En efecto, bien sabe que el Frente Amplio no adoptará una postura radicalmente confrontativa en medio de una epidemia, que podría ser capitalizada políticamente por la derecha.
También asume que los gremios y las organizaciones sociales están seriamente jaqueados en sus posibilidades de movilizarse y de ejercer su legítimo derecho a la protesta.

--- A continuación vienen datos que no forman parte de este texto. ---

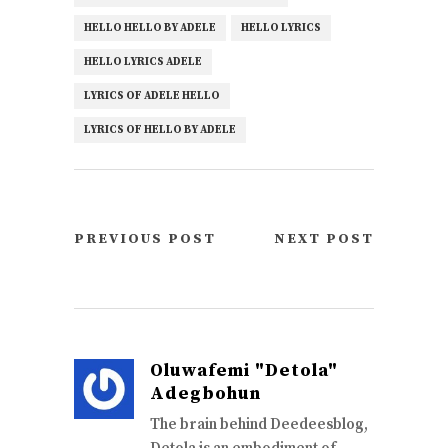
HELLO HELLO BY ADELE
HELLO LYRICS
HELLO LYRICS ADELE
LYRICS OF ADELE HELLO
LYRICS OF HELLO BY ADELE
PREVIOUS POST
NEXT POST
Oluwafemi "Detola"
Adegbohun
The brain behind Deedeesblog,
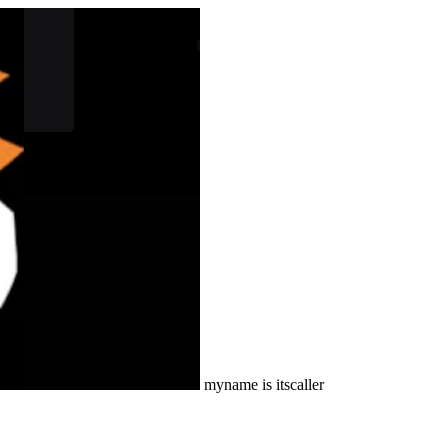
myname is itscaller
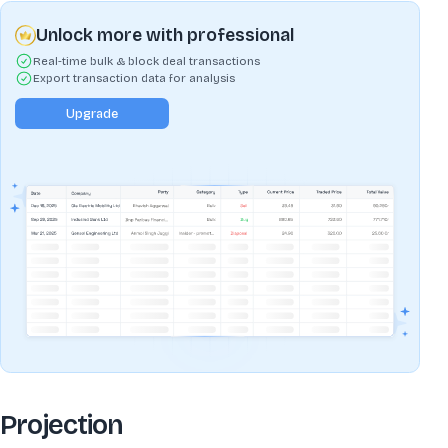
Unlock more with professional
Real-time bulk & block deal transactions
Export transaction data for analysis
Upgrade
Projection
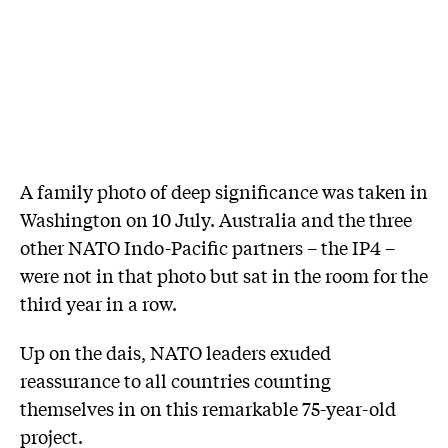
A family photo of deep significance was taken in
Washington on 10 July. Australia and the three
other NATO Indo-Pacific partners – the IP4 –
were not in that photo but sat in the room for the
third year in a row.
Up on the dais, NATO leaders exuded
reassurance to all countries counting
themselves in on this remarkable 75-year-old
project.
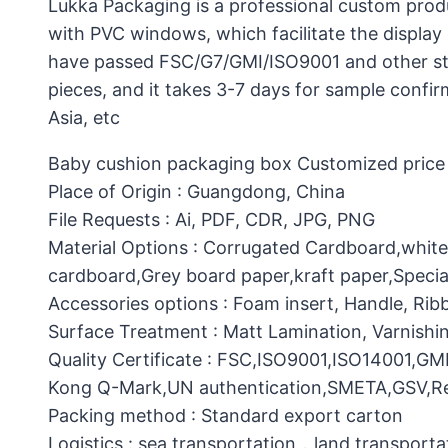
Lukka Packaging is a professional custom prod
with PVC windows, which facilitate the display 
have passed FSC/G7/GMI/ISO9001 and other stan
pieces, and it takes 3-7 days for sample confi
Asia, etc
Baby cushion packaging box Customized price :
Place of Origin : Guangdong, China
File Requests : Ai, PDF, CDR, JPG, PNG
Material Options : Corrugated Cardboard,whit
cardboard,Grey board paper,kraft paper,Specia
Accessories options : Foam insert, Handle, Ri
Surface Treatment : Matt Lamination, Varnishin
Quality Certificate : FSC,ISO9001,ISO14001,G
Kong Q-Mark,UN authentication,SMETA,GSV,Res
Packing method : Standard export carton
Logistics : sea transportation，land transporta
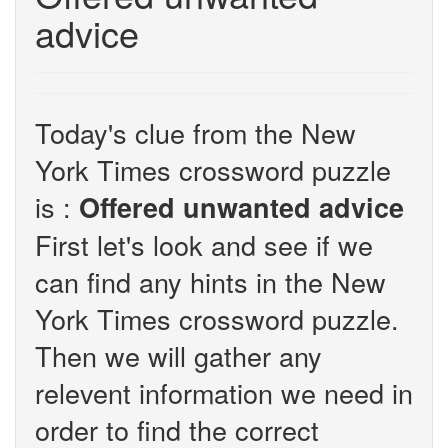
advice
Today's clue from the New
York Times crossword puzzle
is :
Offered unwanted advice
First let's look and see if we
can find any hints in the New
York Times crossword puzzle.
Then we will gather any
relevent information we need in
order to find the correct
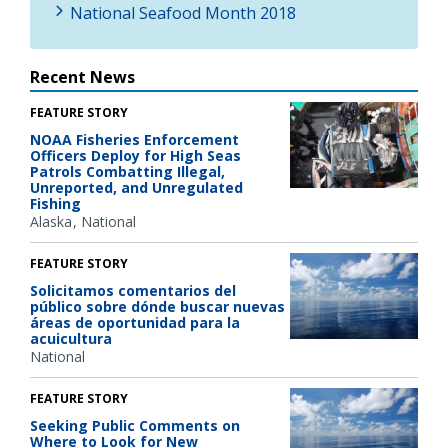
National Seafood Month 2018
Recent News
FEATURE STORY
NOAA Fisheries Enforcement
Officers Deploy for High Seas
Patrols Combatting Illegal,
Unreported, and Unregulated
Fishing
Alaska
National
FEATURE STORY
Solicitamos comentarios del
público sobre dónde buscar nuevas
áreas de oportunidad para la
acuicultura
National
FEATURE STORY
Seeking Public Comments on
Where to Look for New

Al respecto, sería impensable la aplicación de medidas de lucha o convocar una huelga con más de 170.000 trabajadores en seguro de paro y en un horizonte de precariedad laboral.
En ese marco, este temible virus que azota a nuestro país hace ya casi dos meses, se ha transformado paradójicamente en un aliado para la coalición multicolor, que parece blindada ante la opinión pública por imperio de las circunstancias y por la proverbial obsecuencia de los medios.
En una sociedad cada día más controlada y con sus libertades seriamente restringidas por una situación de excepción de imprevisible duración e incierto desenlace, el gobierno derechista cuenta con el caldo de cultivo perfecto para reimplantar un paradigma neoliberal y represivo.